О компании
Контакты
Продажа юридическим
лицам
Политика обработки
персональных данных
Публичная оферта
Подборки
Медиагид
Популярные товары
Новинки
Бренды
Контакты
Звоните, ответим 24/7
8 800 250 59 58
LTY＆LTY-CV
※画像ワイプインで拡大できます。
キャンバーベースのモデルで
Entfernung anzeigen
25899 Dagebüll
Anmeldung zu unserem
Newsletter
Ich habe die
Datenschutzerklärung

* * *

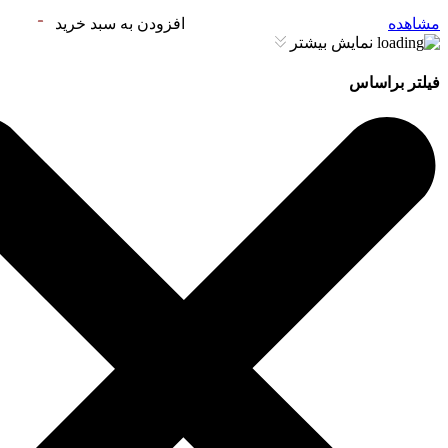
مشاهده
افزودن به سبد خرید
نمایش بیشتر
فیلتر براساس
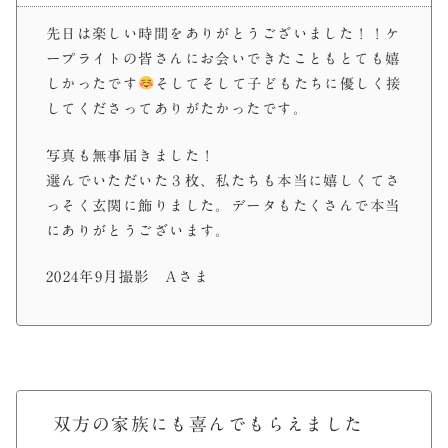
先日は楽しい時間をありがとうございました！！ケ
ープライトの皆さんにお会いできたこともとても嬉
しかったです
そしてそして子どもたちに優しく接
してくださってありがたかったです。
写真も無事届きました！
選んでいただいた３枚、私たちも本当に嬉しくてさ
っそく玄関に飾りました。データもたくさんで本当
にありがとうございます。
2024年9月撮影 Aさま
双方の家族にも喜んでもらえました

==

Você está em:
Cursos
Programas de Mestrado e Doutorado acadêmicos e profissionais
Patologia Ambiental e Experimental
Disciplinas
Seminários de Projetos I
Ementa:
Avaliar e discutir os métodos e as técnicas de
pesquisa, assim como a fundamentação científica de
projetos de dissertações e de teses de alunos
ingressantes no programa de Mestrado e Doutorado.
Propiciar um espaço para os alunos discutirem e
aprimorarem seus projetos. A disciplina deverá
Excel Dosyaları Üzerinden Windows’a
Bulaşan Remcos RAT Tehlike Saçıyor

Task directions
The total, and only the total: count the lines above that contain "Doutorado".

Output
2